The normal curve area to the right of x=17, we need to calculate the cumulative probability from x=17 to infinity, result is approximately 1.7112e-06 or 0.0000017112.

To find . Using software, we can calculate this as follows:

In Excel: =1 - NORM.DIST(17, 30, 6, TRUE)

In Minitab: 1 - CDF.NORMAL(17, 30, 6)

The result is approximately 0.9944579.

(b) To find the normal curve area to the left of x=22, we need to calculate the cumulative probability from negative infinity to x=22. Using software, we can calculate this as follows:

In Excel: =NORM.DIST(22, 30, 6, TRUE)

In Minitab: CDF.NORMAL(22, 30, 6)

The result is approximately 0.0912112.

(c) To find the normal curve area between x=32 and x=41, we need to calculate the cumulative probability from x=32 to x=41. Using software, we can calculate this as follows:

In Excel: =NORM.DIST(41, 30, 6, TRUE) - NORM.DIST(32, 30, 6, TRUE)

In Minitab: CDF.NORMAL(41, 30, 6) - CDF.NORMAL(32, 30, 6)

The result is approximately 0.1704706.

(d) To find the value of x that has 80% of the normal curve area to the left, we need to find the x-value corresponding to the cumulative probability of 0.8. Using software, we can calculate this as follows:

In Excel: =NORM.INV(0.8, 30, 6)

In Minitab: QUANT.NORMAL(0.8, 30, 6)

The result is approximately 35.07777.

(e) To find the two values of x that contain the middle 75% of the normal curve area, we need to find the x-values corresponding to the cumulative probabilities of 0.125 and 0.875. Using software, we can calculate this as follows:

In Excel: =NORM.INV(0.125, 30, 6) and =NORM.INV(0.875, 30, 6)
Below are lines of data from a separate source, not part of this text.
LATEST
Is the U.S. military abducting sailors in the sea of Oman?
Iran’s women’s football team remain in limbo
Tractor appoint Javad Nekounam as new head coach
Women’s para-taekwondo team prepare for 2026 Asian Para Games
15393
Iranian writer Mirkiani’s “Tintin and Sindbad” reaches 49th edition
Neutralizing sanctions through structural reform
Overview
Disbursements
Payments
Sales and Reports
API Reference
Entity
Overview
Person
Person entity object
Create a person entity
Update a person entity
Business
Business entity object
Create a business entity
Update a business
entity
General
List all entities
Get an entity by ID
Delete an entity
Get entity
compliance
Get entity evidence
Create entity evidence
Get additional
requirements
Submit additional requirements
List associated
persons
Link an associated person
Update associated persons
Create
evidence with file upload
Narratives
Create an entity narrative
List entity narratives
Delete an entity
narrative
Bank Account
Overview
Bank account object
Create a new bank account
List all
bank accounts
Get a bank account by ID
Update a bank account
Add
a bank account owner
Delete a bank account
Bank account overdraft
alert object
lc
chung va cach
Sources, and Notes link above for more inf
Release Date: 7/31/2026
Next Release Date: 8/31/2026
In Minitab: QUANT.NORMAL(0.125, 30, 6) and QUANT.NORMAL(0.875, 30, 6)

The results are approximately 22.48107 and 37.51893.

To solve these problems, we can use a statistical software like Minitab or Excel.
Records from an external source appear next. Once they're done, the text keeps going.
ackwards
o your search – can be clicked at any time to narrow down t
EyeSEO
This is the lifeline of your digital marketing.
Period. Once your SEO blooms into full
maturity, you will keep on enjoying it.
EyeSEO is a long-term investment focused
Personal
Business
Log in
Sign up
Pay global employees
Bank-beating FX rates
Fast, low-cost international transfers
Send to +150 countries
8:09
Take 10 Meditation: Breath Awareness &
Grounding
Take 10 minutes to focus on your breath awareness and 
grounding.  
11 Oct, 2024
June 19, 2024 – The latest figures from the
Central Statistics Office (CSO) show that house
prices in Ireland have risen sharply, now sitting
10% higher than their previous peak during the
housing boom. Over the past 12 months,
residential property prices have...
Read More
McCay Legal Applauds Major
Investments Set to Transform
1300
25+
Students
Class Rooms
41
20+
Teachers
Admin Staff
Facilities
(a) To find the probability that a trip will take at least 1/2 hour (30 minutes), we need to calculate the cumulative probability from x=30 to infinity. Using software, we can calculate this as follows:

In Excel: =1 - NORM.DIST(30, 24, 3.8, TRUE)
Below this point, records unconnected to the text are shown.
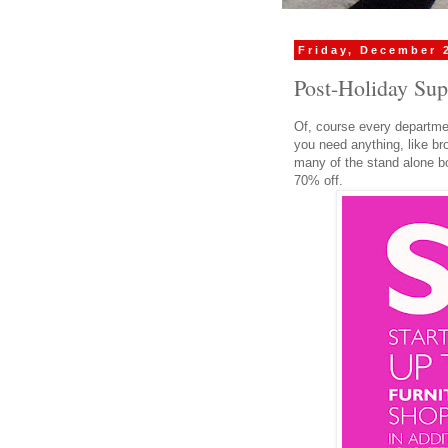
Friday, December 
Post-Holiday Sup
Of, course every departmen
you need anything, like br
many of the stand alone bo
70% off.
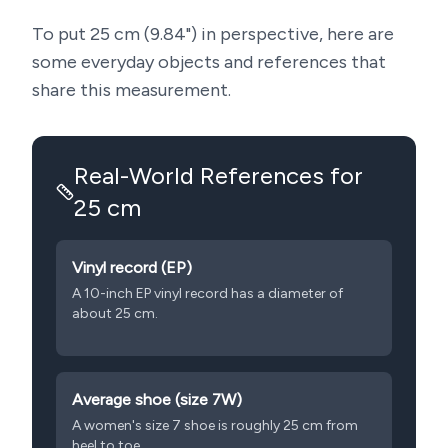
To put
25
cm (
9.84
") in perspective, here are
some everyday objects and references that
share this measurement.
Real-World References for
25
cm
Vinyl record (EP)
A 10-inch EP vinyl record has a diameter of
about 25 cm.
Average shoe (size 7W)
A women's size 7 shoe is roughly 25 cm from
heel to toe.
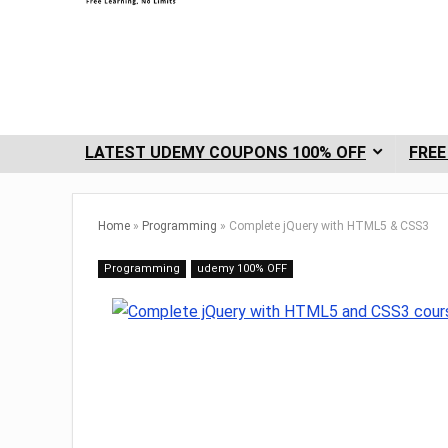
LATEST UDEMY COUPONS 100% OFF
FREE
Home
»
Programming
»
Complete jQuery with HTML5 & CSS3
Programming
udemy 100% OFF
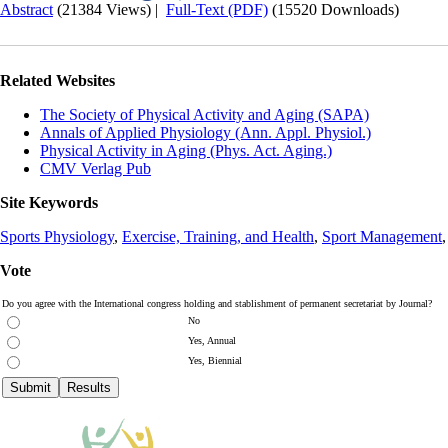
Abstract
(21384 Views)
|
Full-Text (PDF)
(15520 Downloads)
Related Websites
The Society of Physical Activity and Aging (SAPA)
Annals of Applied Physiology (Ann. Appl. Physiol.)
Physical Activity in Aging (Phys. Act. Aging.)
CMV Verlag Pub
Site Keywords
Sports Physiology
,
Exercise, Training, and Health
,
Sport Management
Vote
Do you agree with the International congress holding and stablishment of permanent secretariat by Journal?
No
Yes, Annual
Yes, Biennial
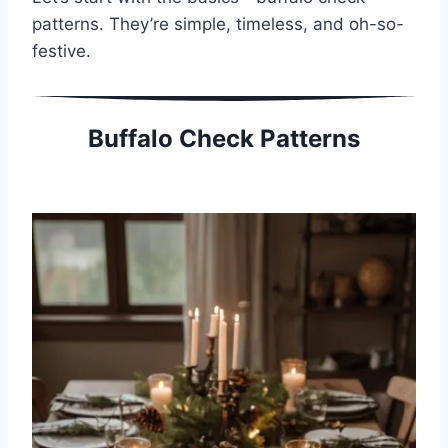
patterns. They’re simple, timeless, and oh-so-
festive.
Buffalo Check Patterns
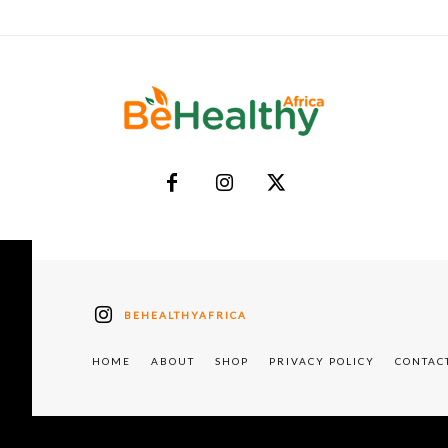
BEHEALTHYAFRICA
HOME
ABOUT
SHOP
PRIVACY POLICY
CONTAC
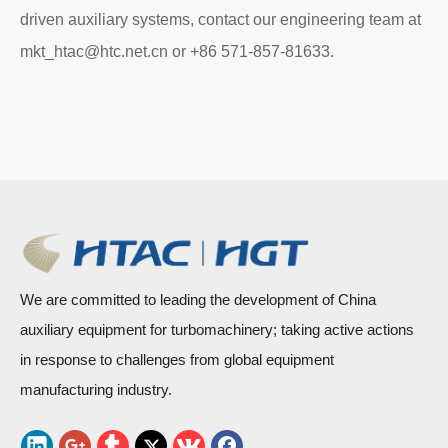
driven auxiliary systems, contact our engineering team at
mkt_htac@htc.net.cn or +86 571-857-81633.
We are committed to leading the development of China
auxiliary equipment for turbomachinery; taking active actions
in response to challenges from global equipment
manufacturing industry.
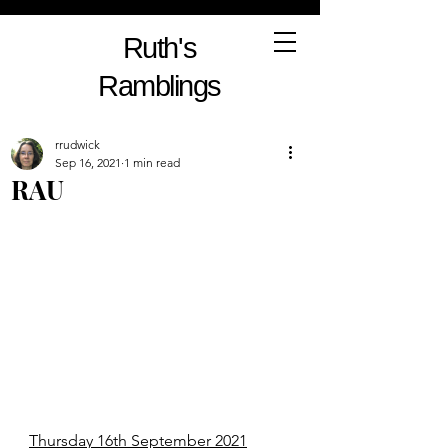
Ruth's
Ramblings
rrudwick
Sep 16, 2021
1 min read
RAU
Thursday 16th September 2021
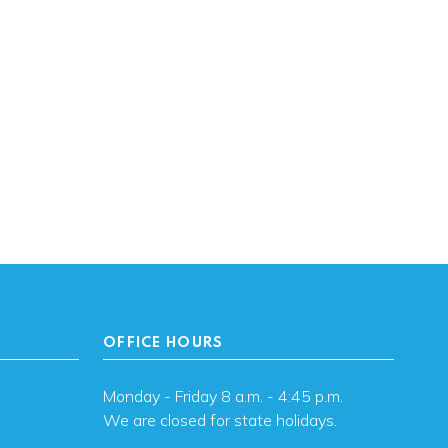
OFFICE HOURS
Monday - Friday 8 a.m. - 4:45 p.m.
We are closed for state holidays.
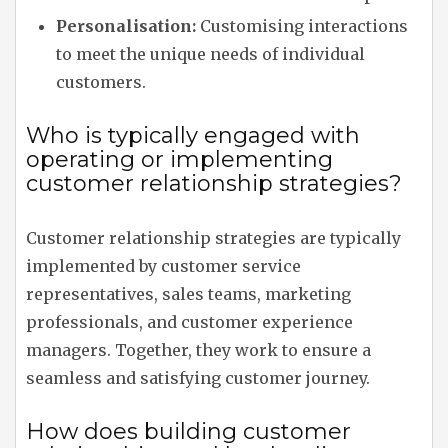
Personalisation:
Customising interactions
to meet the unique needs of individual
customers.
Who is typically engaged with
operating or implementing
customer relationship strategies?
Customer relationship strategies are typically
implemented by customer service
representatives, sales teams, marketing
professionals, and customer experience
managers. Together, they work to ensure a
seamless and satisfying customer journey.
How does building customer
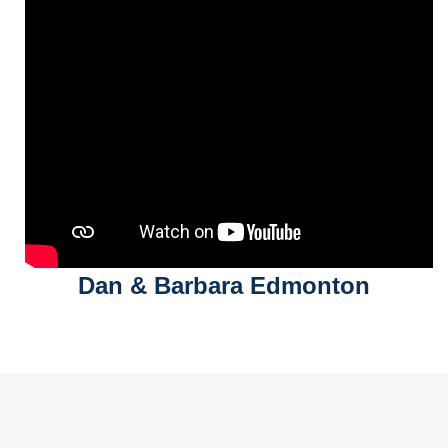
Dan & Barbara Edmonton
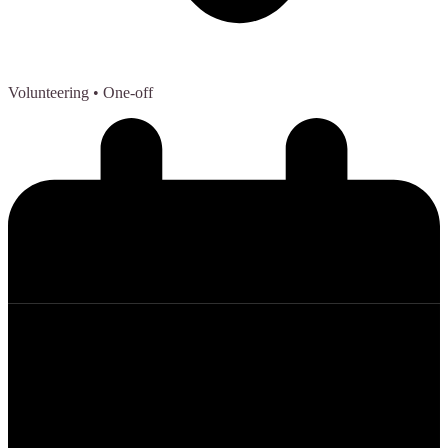
Volunteering
• One-off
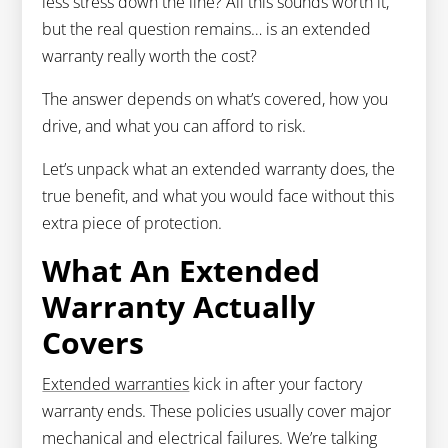
less stress down the line? All this sounds worth it,
but the real question remains… is an extended
warranty really worth the cost?
The answer depends on what’s covered, how you
drive, and what you can afford to risk.
Let’s unpack what an extended warranty does, the
true benefit, and what you would face without this
extra piece of protection.
What An Extended
Warranty Actually
Covers
Extended warranties
kick in after your factory
warranty ends. These policies usually cover major
mechanical and electrical failures. We’re talking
In Minitab: 1 - CDF.NORMAL(30, 24, 3.8)

The result is approximately 0.002857.

(b) To find the percentage of time the lawyer is late for work, we need to calculate the cumulative probability from negative infinity to x=15 (15 minutes). Using software, we can calculate this as follows:

In Excel: =NORM.DIST(15, 24, 3.8, TRUE)

In Minitab: CDF.NORMAL(15, 24, 3.8)

The result is approximately 0.0004333, which is equivalent to 0.04333% (0.04333% of the time he is late for work).

(c) To find the probability that the lawyer misses coffee, we need to calculate the cumulative probability from negative infinity to x=10 (10 minutes). Using software, we can calculate this as follows:

In Excel: =NORM.DIST(10, 24, 3.8, TRUE)

In Minitab: CDF.NORMAL(10, 24, 3.8)

The result is approximately 0.0266194, which is equivalent to 2.66194% (2.66194% of the time he misses coffee).

(d) To find the length of time above which we find the slowest 15% of the trips, we need to find the x-value corresponding to the cumulative probability of 0.15. Using software, we can calculate this as follows:

In Excel: =NORM.INV(0.15, 24, 3.8)

In Minitab: QUANT.NORMAL(0.15, 24, 3.8)

The result is approximately 20.51862 minutes.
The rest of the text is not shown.